** Opening Given records block **

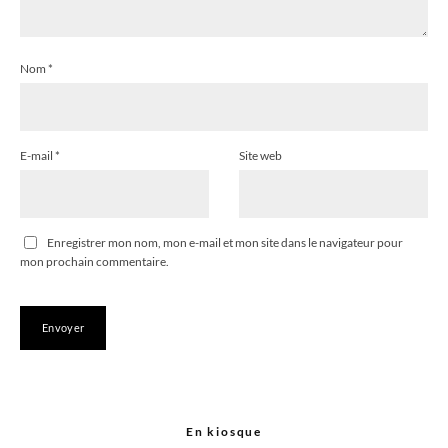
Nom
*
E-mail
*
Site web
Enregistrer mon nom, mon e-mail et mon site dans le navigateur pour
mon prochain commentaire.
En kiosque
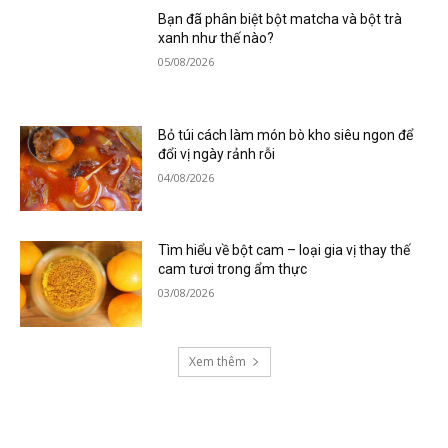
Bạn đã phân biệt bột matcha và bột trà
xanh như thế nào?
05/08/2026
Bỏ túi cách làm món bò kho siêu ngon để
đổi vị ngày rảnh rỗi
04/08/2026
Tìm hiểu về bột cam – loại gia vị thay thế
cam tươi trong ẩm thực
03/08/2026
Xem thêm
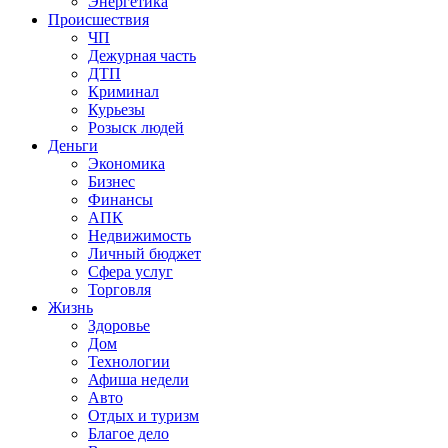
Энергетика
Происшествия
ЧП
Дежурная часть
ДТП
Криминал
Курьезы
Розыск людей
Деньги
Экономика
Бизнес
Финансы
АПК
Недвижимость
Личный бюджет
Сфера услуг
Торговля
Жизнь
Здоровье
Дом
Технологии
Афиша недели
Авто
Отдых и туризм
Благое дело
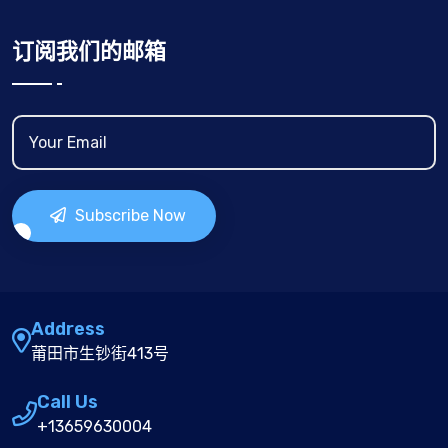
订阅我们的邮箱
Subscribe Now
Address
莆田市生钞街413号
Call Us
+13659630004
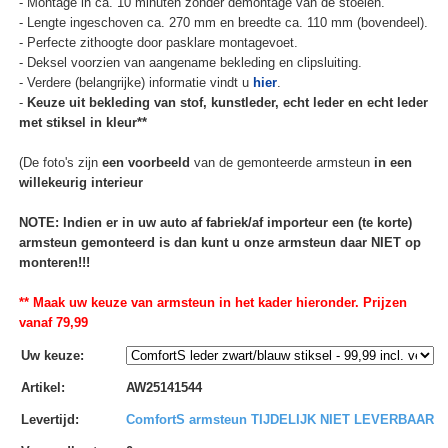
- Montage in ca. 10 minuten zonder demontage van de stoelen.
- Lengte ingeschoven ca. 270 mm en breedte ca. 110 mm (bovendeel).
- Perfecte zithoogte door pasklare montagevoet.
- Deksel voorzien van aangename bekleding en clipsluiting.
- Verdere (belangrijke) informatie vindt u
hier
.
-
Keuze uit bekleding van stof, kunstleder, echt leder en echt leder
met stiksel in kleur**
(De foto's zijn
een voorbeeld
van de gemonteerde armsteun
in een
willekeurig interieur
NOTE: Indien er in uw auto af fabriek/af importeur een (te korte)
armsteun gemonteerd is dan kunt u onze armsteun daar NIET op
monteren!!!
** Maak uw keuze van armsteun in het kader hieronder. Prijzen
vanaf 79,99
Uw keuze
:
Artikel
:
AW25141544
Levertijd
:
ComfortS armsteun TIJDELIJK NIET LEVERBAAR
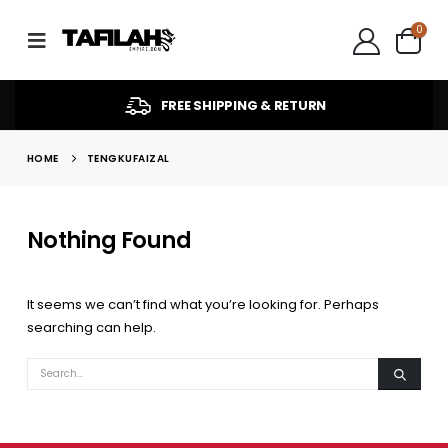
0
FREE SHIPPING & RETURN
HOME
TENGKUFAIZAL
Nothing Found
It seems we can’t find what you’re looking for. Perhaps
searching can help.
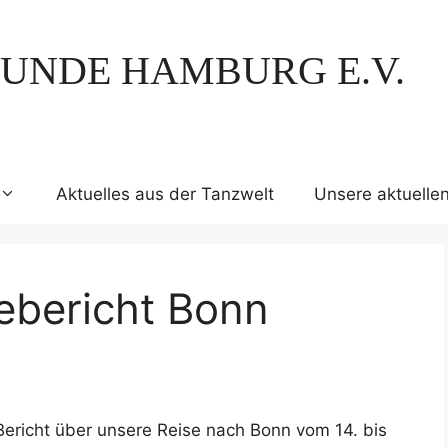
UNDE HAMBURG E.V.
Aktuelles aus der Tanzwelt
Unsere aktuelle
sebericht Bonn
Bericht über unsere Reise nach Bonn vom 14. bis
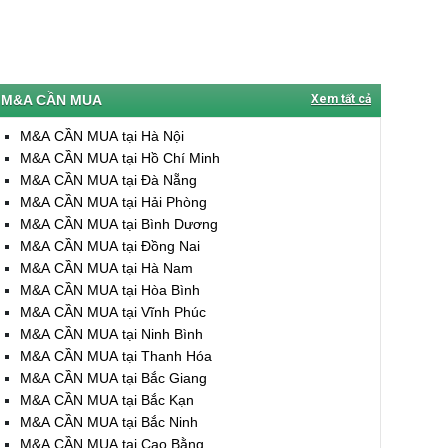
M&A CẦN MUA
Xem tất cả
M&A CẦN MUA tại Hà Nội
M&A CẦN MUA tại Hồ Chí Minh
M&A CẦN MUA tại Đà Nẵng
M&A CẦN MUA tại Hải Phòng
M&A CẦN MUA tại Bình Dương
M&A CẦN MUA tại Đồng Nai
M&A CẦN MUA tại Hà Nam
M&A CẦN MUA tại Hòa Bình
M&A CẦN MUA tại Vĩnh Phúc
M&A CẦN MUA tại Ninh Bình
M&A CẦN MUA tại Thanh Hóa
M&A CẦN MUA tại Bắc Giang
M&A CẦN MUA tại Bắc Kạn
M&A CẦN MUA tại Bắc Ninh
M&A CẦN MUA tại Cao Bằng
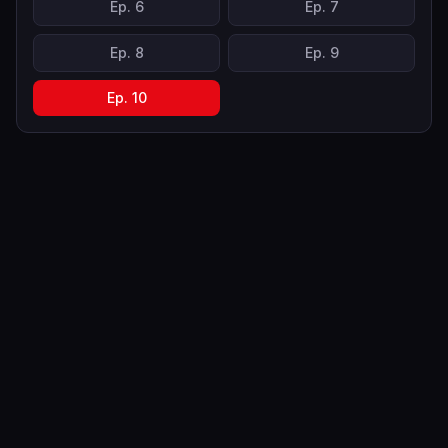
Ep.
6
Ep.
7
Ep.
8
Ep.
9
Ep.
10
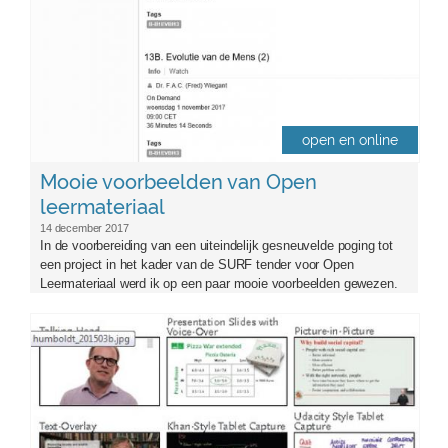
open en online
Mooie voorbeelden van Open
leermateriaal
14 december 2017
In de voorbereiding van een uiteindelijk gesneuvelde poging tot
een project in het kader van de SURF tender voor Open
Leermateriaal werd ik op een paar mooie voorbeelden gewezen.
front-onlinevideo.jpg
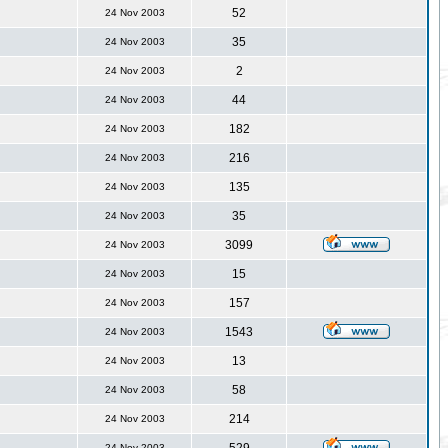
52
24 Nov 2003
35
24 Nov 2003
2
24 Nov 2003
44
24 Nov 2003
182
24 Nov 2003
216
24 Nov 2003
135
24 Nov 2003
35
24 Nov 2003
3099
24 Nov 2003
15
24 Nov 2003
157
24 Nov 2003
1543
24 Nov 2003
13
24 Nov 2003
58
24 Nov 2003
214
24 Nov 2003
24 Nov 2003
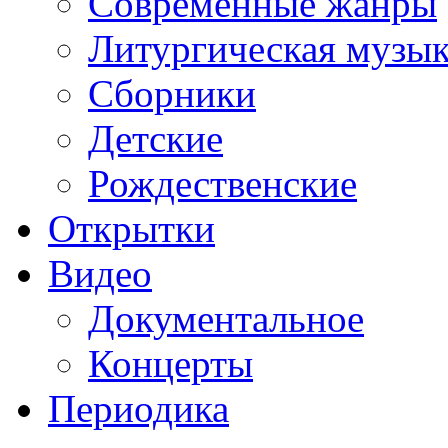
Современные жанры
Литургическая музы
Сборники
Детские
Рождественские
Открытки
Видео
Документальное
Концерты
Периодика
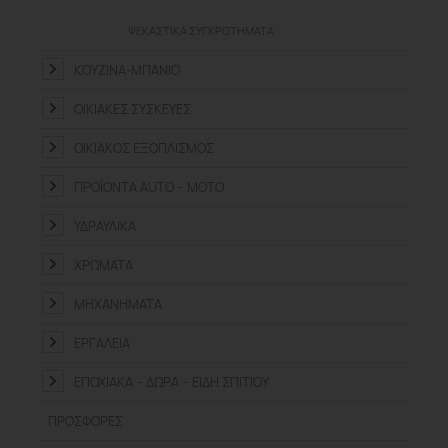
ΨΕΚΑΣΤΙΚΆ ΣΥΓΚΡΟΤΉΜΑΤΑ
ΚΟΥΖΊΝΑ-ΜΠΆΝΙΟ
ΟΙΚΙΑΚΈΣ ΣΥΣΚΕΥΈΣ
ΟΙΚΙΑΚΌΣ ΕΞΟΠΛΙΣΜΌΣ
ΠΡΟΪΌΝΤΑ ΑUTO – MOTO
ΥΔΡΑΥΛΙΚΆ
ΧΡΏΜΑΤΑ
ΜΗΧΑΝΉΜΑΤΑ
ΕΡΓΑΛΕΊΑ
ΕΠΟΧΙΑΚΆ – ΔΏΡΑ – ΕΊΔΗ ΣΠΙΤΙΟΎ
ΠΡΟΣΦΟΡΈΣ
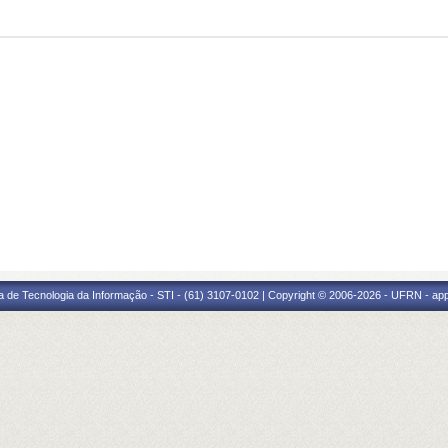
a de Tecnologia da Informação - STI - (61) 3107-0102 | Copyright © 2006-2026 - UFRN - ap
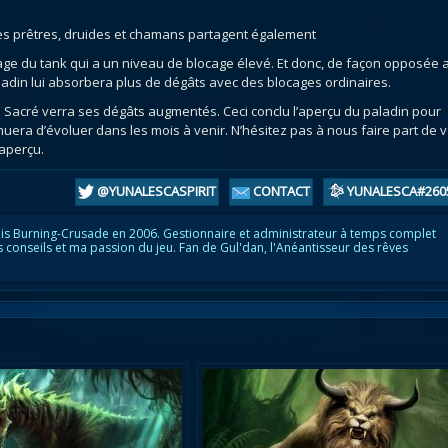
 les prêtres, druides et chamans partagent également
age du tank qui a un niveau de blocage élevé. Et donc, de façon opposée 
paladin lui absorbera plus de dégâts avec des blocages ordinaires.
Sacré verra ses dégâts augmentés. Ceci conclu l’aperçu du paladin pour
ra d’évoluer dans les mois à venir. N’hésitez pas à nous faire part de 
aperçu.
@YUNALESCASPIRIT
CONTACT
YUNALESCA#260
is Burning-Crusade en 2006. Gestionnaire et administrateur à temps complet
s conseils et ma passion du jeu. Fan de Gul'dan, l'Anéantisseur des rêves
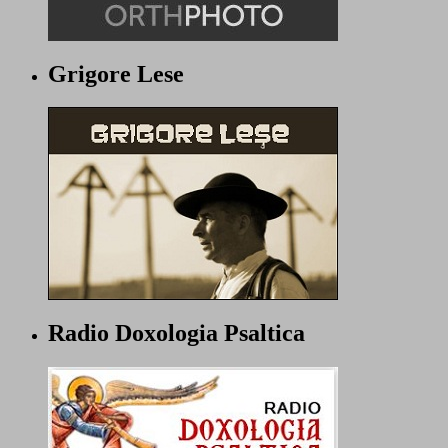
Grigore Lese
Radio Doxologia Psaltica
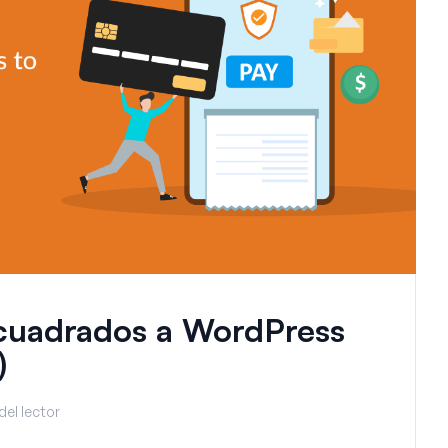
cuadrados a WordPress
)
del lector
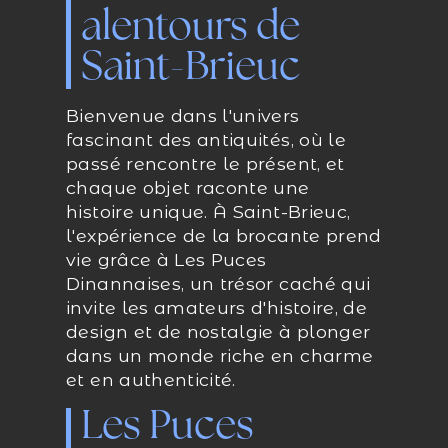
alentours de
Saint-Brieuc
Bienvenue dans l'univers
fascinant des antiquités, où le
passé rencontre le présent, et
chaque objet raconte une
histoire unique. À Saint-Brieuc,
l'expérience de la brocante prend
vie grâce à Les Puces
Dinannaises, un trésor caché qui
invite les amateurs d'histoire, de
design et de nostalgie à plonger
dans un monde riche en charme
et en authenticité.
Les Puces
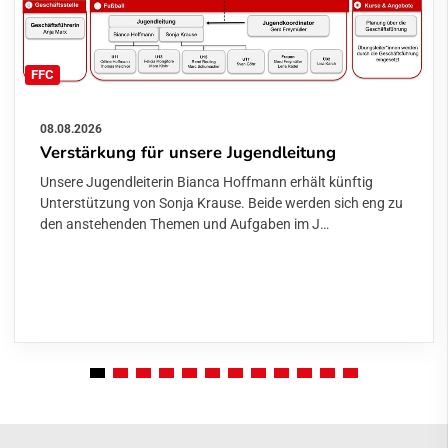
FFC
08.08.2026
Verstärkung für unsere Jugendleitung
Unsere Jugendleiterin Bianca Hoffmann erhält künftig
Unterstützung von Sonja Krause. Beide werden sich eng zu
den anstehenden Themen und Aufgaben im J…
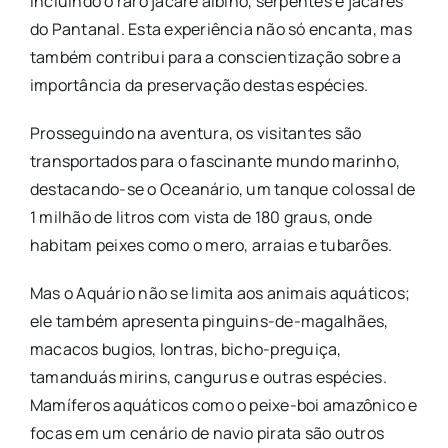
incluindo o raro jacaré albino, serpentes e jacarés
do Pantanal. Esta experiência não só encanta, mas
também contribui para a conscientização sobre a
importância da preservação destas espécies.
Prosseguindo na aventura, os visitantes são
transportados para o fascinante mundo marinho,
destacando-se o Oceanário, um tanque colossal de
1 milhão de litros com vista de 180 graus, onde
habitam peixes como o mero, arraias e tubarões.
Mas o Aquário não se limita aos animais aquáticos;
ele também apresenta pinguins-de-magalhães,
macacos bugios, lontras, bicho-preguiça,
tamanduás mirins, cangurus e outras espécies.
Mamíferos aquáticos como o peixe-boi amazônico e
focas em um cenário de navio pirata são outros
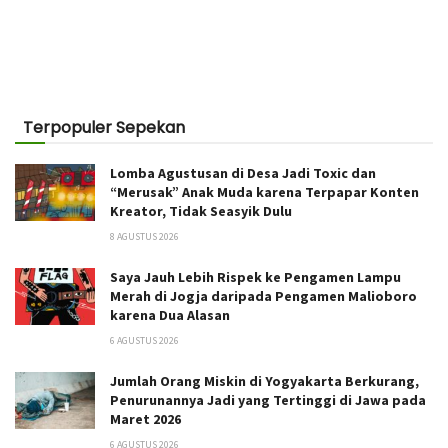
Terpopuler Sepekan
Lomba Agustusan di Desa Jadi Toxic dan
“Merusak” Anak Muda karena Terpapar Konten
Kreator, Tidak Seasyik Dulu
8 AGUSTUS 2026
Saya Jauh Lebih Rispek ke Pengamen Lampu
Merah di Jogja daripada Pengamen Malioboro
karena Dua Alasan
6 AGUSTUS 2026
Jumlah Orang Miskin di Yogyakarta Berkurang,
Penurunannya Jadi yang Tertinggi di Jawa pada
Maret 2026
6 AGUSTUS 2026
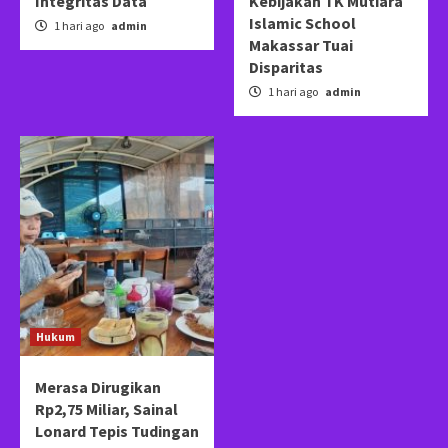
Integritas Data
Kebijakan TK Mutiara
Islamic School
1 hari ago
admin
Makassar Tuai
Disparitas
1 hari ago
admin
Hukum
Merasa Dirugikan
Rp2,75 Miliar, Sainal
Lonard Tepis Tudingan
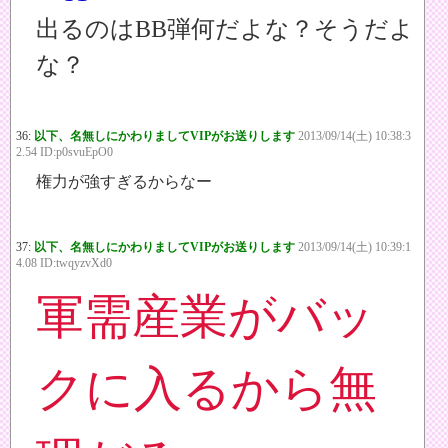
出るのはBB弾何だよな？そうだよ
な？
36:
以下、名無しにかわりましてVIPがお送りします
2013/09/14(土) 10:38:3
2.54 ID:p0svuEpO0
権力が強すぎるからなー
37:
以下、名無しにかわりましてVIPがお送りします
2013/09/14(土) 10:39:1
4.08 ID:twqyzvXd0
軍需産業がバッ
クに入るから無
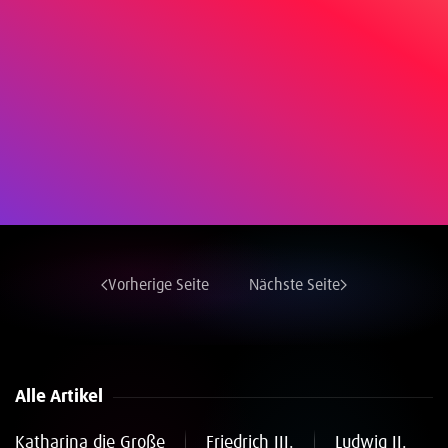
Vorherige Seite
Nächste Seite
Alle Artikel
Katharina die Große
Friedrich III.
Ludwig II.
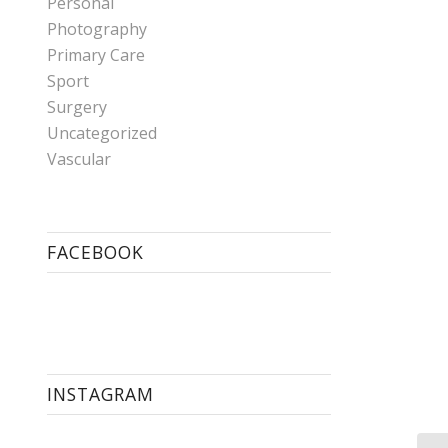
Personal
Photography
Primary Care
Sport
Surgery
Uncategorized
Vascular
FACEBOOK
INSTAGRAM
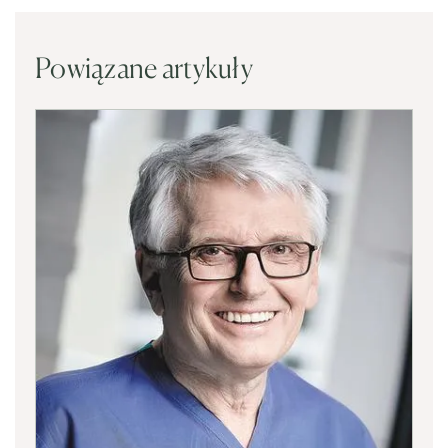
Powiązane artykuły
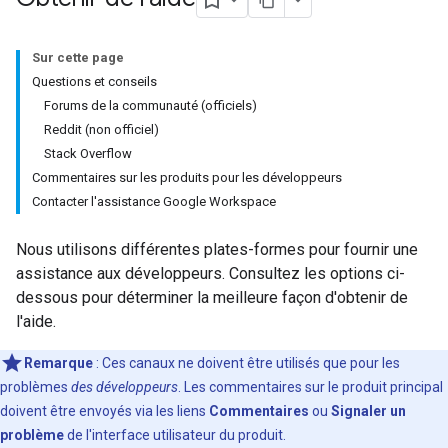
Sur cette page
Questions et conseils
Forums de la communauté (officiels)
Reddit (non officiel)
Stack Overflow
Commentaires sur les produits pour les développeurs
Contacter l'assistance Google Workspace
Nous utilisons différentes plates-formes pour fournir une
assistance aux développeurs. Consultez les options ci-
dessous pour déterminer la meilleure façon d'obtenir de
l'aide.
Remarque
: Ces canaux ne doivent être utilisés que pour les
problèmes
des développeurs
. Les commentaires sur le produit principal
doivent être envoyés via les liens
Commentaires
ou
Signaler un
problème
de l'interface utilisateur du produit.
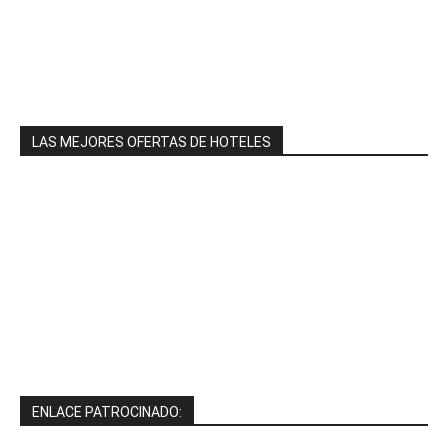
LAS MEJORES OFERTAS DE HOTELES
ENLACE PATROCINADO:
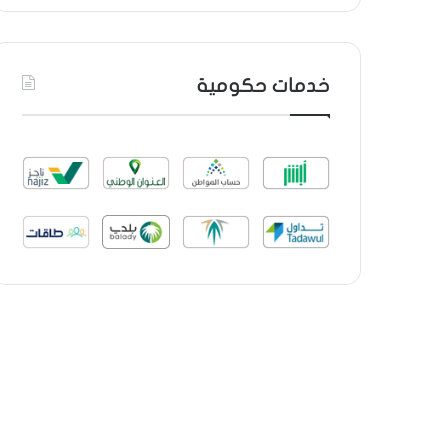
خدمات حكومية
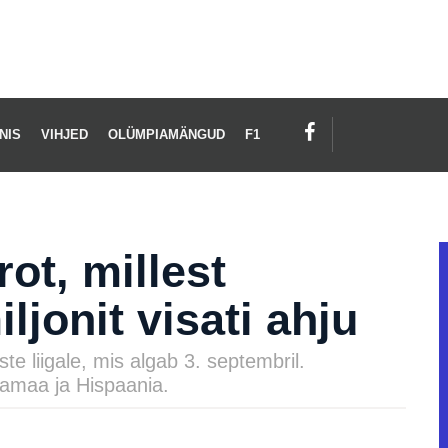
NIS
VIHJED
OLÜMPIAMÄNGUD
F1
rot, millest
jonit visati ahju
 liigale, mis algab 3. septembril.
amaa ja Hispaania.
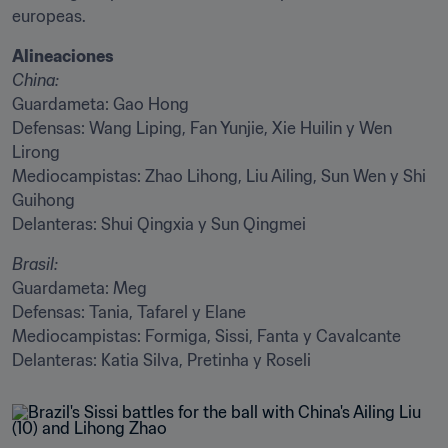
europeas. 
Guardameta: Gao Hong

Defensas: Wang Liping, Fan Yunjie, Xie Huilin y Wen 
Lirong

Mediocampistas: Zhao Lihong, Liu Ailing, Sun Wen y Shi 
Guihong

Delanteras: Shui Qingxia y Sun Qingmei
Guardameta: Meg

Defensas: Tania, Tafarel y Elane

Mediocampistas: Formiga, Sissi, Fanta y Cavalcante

** Closing Given records block **

▶ Task statement: Note how many lines in the material hold the word "Mediocampistas", and give that number with nothing added.

▶ Exercise answer: 2